LassoLars is a regression algorithm that combines the Lasso method with the Least Angle Regression (LARS) algorithm. LassoLarsCV, on the other hand, extends LassoLars by incorporating built-in cross-validation for automatic hyperparameter tuning.
In scikit-learn, the LassoLars
class provides an implementation of the Lasso model using the LARS algorithm. Key hyperparameters include alpha
(regularization strength) and fit_intercept
(whether to calculate the intercept). Manually tuning these hyperparameters can be challenging without prior knowledge.
LassoLarsCV
simplifies this process by using cross-validation to automatically select the optimal alpha value. Its key hyperparameters include cv
(number of cross-validation folds) and alphas
(list of alpha values to try). This automation helps ensure better model performance but at the cost of increased computational time.
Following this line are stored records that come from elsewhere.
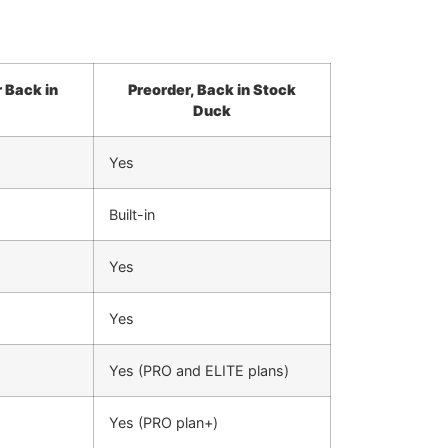
 Back in
Preorder, Back in Stock
Duck
Yes
Built-in
Yes
Yes
Yes (PRO and ELITE plans)
Yes (PRO plan+)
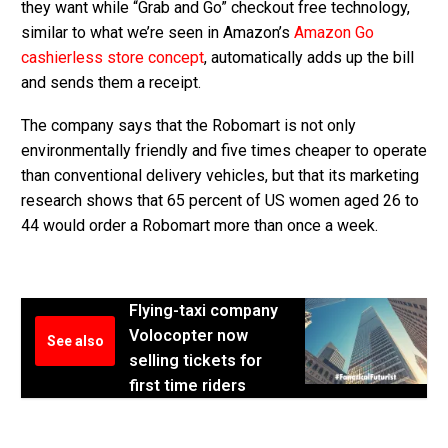
they want while “Grab and Go” checkout free technology,
similar to what we’re seen in Amazon’s
Amazon Go
cashierless store concept
, automatically adds up the bill
and sends them a receipt.
The company says that the Robomart is not only
environmentally friendly and five times cheaper to operate
than conventional delivery vehicles, but that its marketing
research shows that 65 percent of US women aged 26 to
44 would order a Robomart more than once a week.
Flying-taxi company
Volocopter now
See also
selling tickets for
first time riders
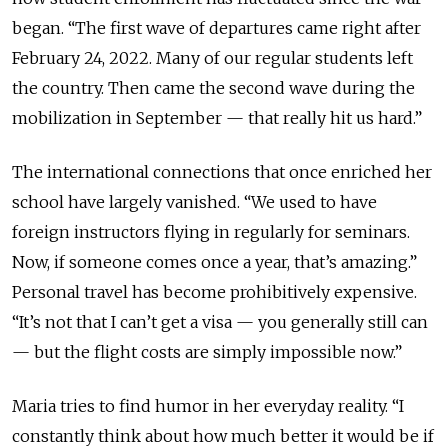
began. “The first wave of departures came right after
February 24, 2022. Many of our regular students left
the country. Then came the second wave during the
mobilization in September — that really hit us hard.”
The international connections that once enriched her
school have largely vanished. “We used to have
foreign instructors flying in regularly for seminars.
Now, if someone comes once a year, that’s amazing.”
Personal travel has become prohibitively expensive.
“It’s not that I can’t get a visa — you generally still can
— but the flight costs are simply impossible now.”
Maria tries to find humor in her everyday reality. “I
constantly think about how much better it would be if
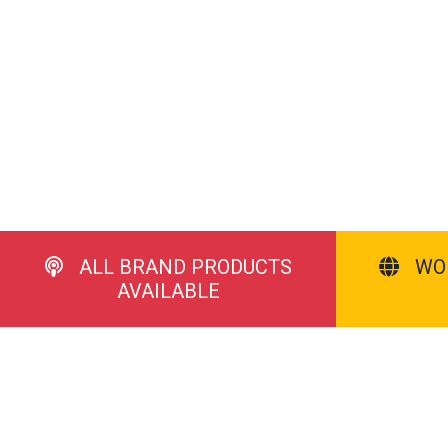
ALL BRAND PRODUCTS
WO
AVAILABLE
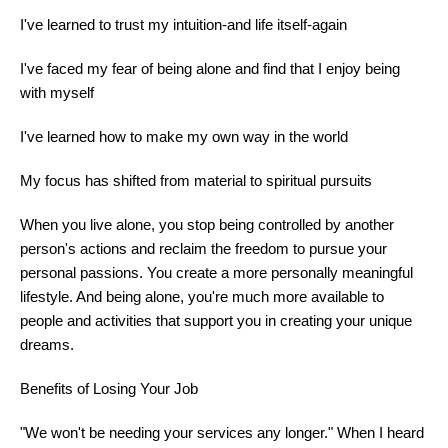
I've learned to trust my intuition-and life itself-again
I've faced my fear of being alone and find that I enjoy being
with myself
I've learned how to make my own way in the world
My focus has shifted from material to spiritual pursuits
When you live alone, you stop being controlled by another
person's actions and reclaim the freedom to pursue your
personal passions. You create a more personally meaningful
lifestyle. And being alone, you're much more available to
people and activities that support you in creating your unique
dreams.
Benefits of Losing Your Job
"We won't be needing your services any longer." When I heard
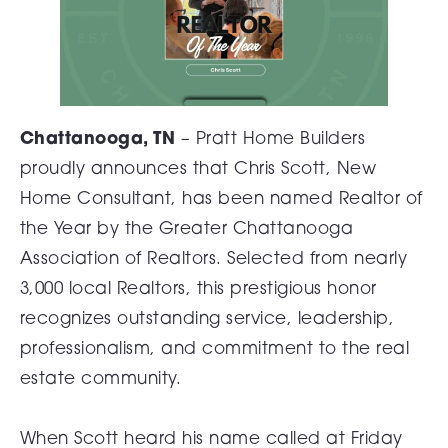
Chattanooga, TN
– Pratt Home Builders
proudly announces that Chris Scott, New
Home Consultant, has been named Realtor of
the Year by the Greater Chattanooga
Association of Realtors. Selected from nearly
3,000 local Realtors, this prestigious honor
recognizes outstanding service, leadership,
professionalism, and commitment to the real
estate community.
When Scott heard his name called at Friday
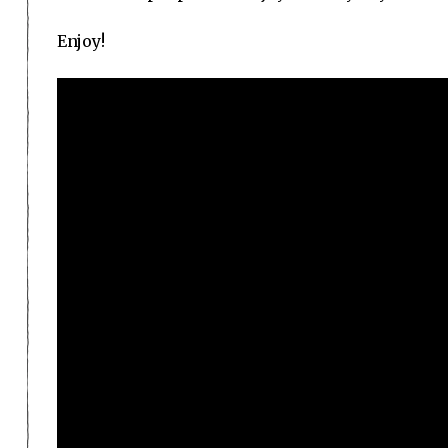
Enjoy!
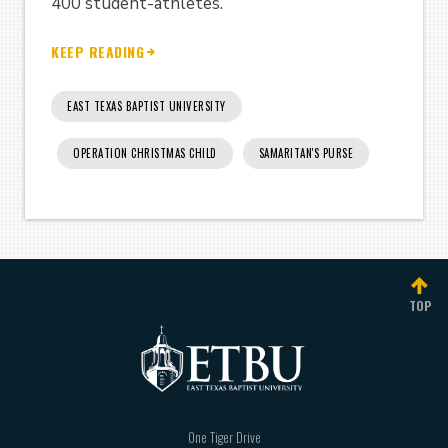
400 student-athletes.
KEEP READING
EAST TEXAS BAPTIST UNIVERSITY
OPERATION CHRISTMAS CHILD
SAMARITAN'S PURSE
TOP
One Tiger Drive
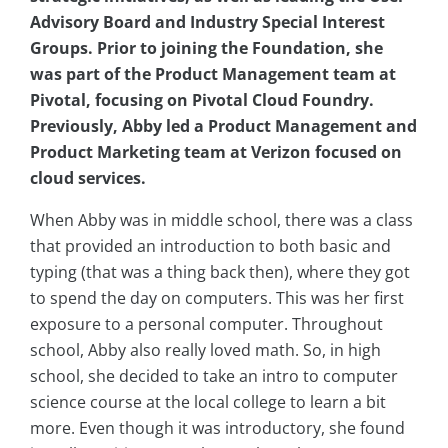
Advisory Board and Industry Special Interest
Groups. Prior to joining the Foundation, she
was part of the Product Management team at
Pivotal, focusing on Pivotal Cloud Foundry.
Previously, Abby led a Product Management and
Product Marketing team at Verizon focused on
cloud services.
When Abby was in middle school, there was a class
that provided an introduction to both basic and
typing (that was a thing back then), where they got
to spend the day on computers. This was her first
exposure to a personal computer. Throughout
school, Abby also really loved math. So, in high
school, she decided to take an intro to computer
science course at the local college to learn a bit
more. Even though it was introductory, she found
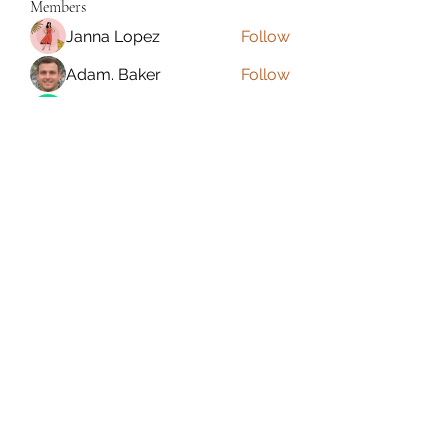
Members
Janna Lopez
Follow
Adam. Baker
Follow
Jalwa Game
Follow
niks adonis
Follow
phocohanoi2
Follow
phocohanoi2
See All Members (180)
Torrance, CA, USA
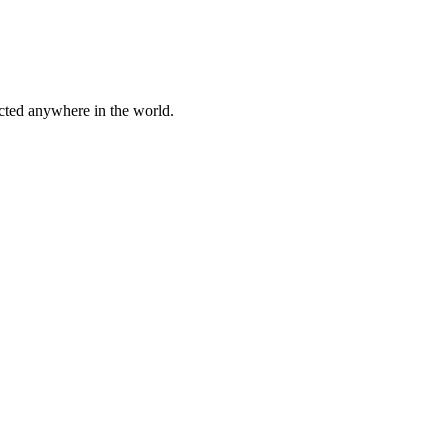
cted anywhere in the world.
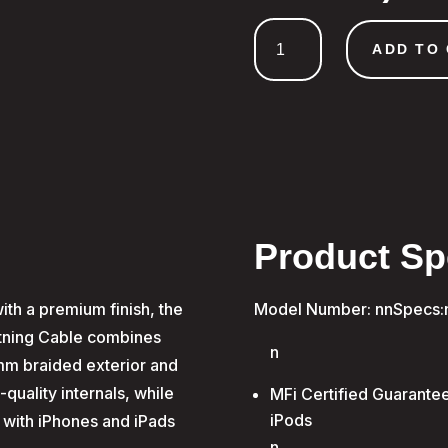
1.5m
Type-
ADD TO
C
to
MFI
Lightning
Charge
&
Sync
Cable
Product Sp
quantity
th a premium finish, the
Model Number: nnSpecs:
htning Cable combines
n
5mm braided exterior and
quality internals, while
MFi Certified Guarantee
iPods
ty with iPhones and iPads
n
The primary difference between the two is that LassoLars
requires manual alpha selection, while LassoLarsCV
automates this process. LassoLars
is faster and suitable for quick experiments when good alpha values are known, whereas LassoLarsCV
is better for thorough model selection, especially with new datasets.
from sklearn.datasets import make_regression
from sklearn.linear_model import LassoLars, LassoLarsCV
from sklearn.model_selection import train_test_split
from sklearn.metrics import mean_squared_error
# Generate synthetic regression dataset
X, y = make_regression(n_samples=1000, n_features=20, noise=0.1, random_state=42)
# Split into train and test sets
X_train, X_test, y_train, y_test = train_test_split(X, y, test_size=0.2, random_state=42)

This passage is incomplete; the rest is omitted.